## Instructions to follow
Reproduce the listing below exactly. Pictures do not belong in the copy.

## Information
= = = =
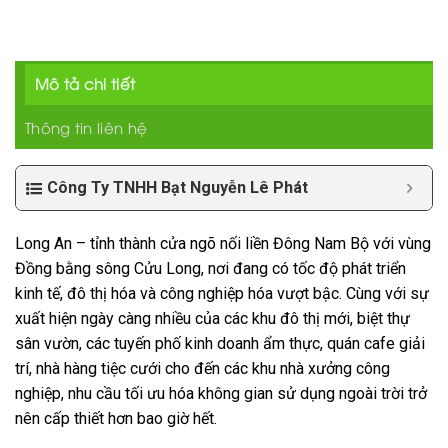
Mô tả chi tiết
Thông tin liên hệ
Công Ty TNHH Bạt Nguyễn Lê Phát
Long An – tỉnh thành cửa ngõ nối liền Đông Nam Bộ với vùng
Đồng bằng sông Cửu Long, nơi đang có tốc độ phát triển
kinh tế, đô thị hóa và công nghiệp hóa vượt bậc. Cùng với sự
xuất hiện ngày càng nhiều của các khu đô thị mới, biệt thự
sân vườn, các tuyến phố kinh doanh ẩm thực, quán cafe giải
trí, nhà hàng tiệc cưới cho đến các khu nhà xưởng công
nghiệp, nhu cầu tối ưu hóa không gian sử dụng ngoài trời trở
nên cấp thiết hơn bao giờ hết.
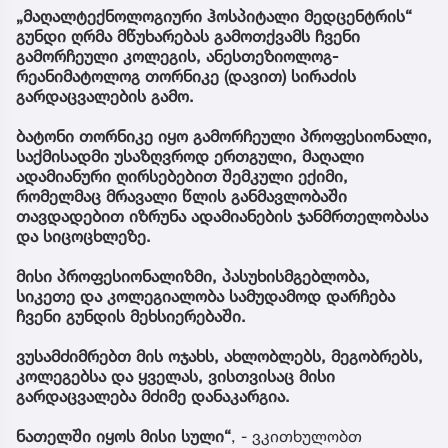
„მაღალტექნოლოგიური ჰოსპიტალი მედცენტრის“
გუნდი ღრმა მწუხარებას გამოთქვამს ჩვენი
გამორჩეული კოლეგის, ანესთეზიოლოგ-
რეანიმატოლოგ თორნიკე (დავით) სირაძის
გარდაცვალების გამო.
ბატონი თორნიკე იყო გამორჩეული პროფესიონალი,
საქმისადმი უსაზღვროდ ერთგული, მაღალი
ადამიანური ღირსებებით შემკული ექიმი,
რომელმაც მრავალი წლის განმავლობაში
თავდადებით იზრუნა ადამიანების ჯანმრთელობასა
და სიცოცხლეზე.
მისი პროფესიონალიზმი, პასუხისმგებლობა,
სიკეთე და კოლეგიალობა სამუდამოდ დარჩება
ჩვენი გუნდის მეხსიერებაში.
ვუსამძიმრებთ მის ოჯახს, ახლობლებს, მეგობრებს,
კოლეგებსა და ყველას, ვისთვისაც მისი
გარდაცვალება მძიმე დანაკარგია.
ნათელში იყოს მისი სული“
, - ვკითხულობთ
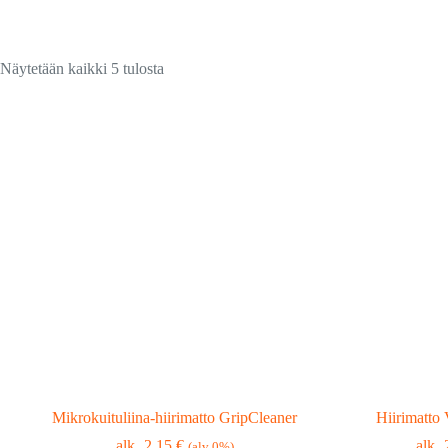
Suosituimmat
Näytetään kaikki 5 tulosta
ensin
Mikrokuituliina-hiirimatto GripCleaner
Hiirimatt
2,15
€
(alv 0%)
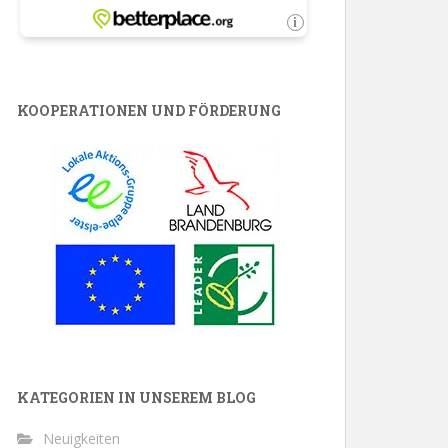
KOOPERATIONEN UND FÖRDERUNG
KATEGORIEN IN UNSEREM BLOG
Neuigkeiten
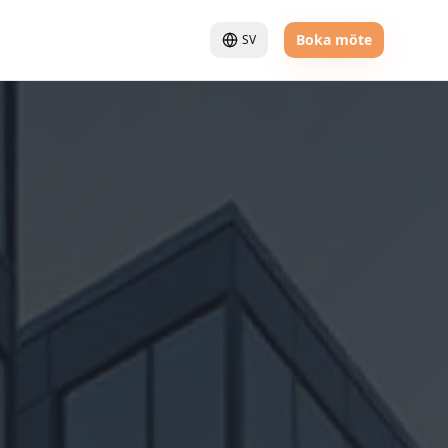
Boka möte
SV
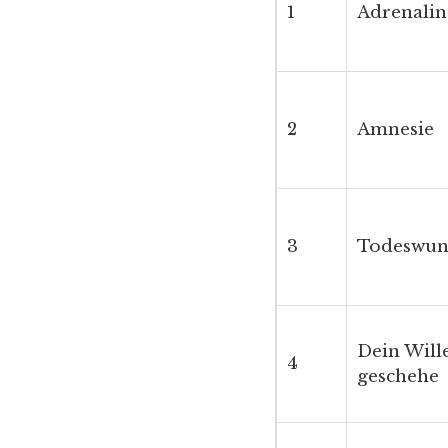
1
Adrenalin
2
Amnesie
3
Todeswun
Dein Will
4
geschehe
= = = =
## Response for this exercise
Mô tả chi tiết
Thông tin liên hệ
Công Ty TNHH Bạt Nguyễn Lê Phát
Long An – tỉnh thành cửa ngõ nối liền Đông Nam Bộ với vùng
Đồng bằng sông Cửu Long, nơi đang có tốc độ phát triển
kinh tế, đô thị hóa và công nghiệp hóa vượt bậc. Cùng với sự
xuất hiện ngày càng nhiều của các khu đô thị mới, biệt thự
sân vườn, các tuyến phố kinh doanh ẩm thực, quán cafe giải
trí, nhà hàng tiệc cưới cho đến các khu nhà xưởng công
nghiệp, nhu cầu tối ưu hóa không gian sử dụng ngoài trời trở
nên cấp thiết hơn bao giờ hết.
„მაღალტექნოლოგიური ჰოსპიტალი მედცენტრის“
გუნდი ღრმა მწუხარებას გამოთქვამს ჩვენი
გამორჩეული კოლეგის, ანესთეზიოლოგ-
რეანიმატოლოგ თორნიკე (დავით) სირაძის
გარდაცვალების გამო.
ბატონი თორნიკე იყო გამორჩეული პროფესიონალი,
საქმისადმი უსაზღვროდ ერთგული, მაღალი
ადამიანური ღირსებებით შემკული ექიმი,
რომელმაც მრავალი წლის განმავლობაში
თავდადებით იზრუნა ადამიანების ჯანმრთელობასა
და სიცოცხლეზე.
მისი პროფესიონალიზმი, პასუხისმგებლობა,
სიკეთე და კოლეგიალობა სამუდამოდ დარჩება
ჩვენი გუნდის მეხსიერებაში.
ვუსამძიმრებთ მის ოჯახს, ახლობლებს, მეგობრებს,
კოლეგებსა და ყველას, ვისთვისაც მისი
გარდაცვალება მძიმე დანაკარგია.
ნათელში იყოს მისი სული“
, - ვკითხულობთ
Suosituimmat
Näytetään kaikki 5 tulosta
ensin
Mikrokuituliina-hiirimatto GripCleaner
Hiirimatt
2,15
€
(alv 0%)
KOOPERATIONEN UND FÖRDERUNG
KATEGORIEN IN UNSEREM BLOG
Neuigkeiten
Boka möte
SV
1
Adrenalin
2
Amnesie
3
Todeswun
Dein Will
4
geschehe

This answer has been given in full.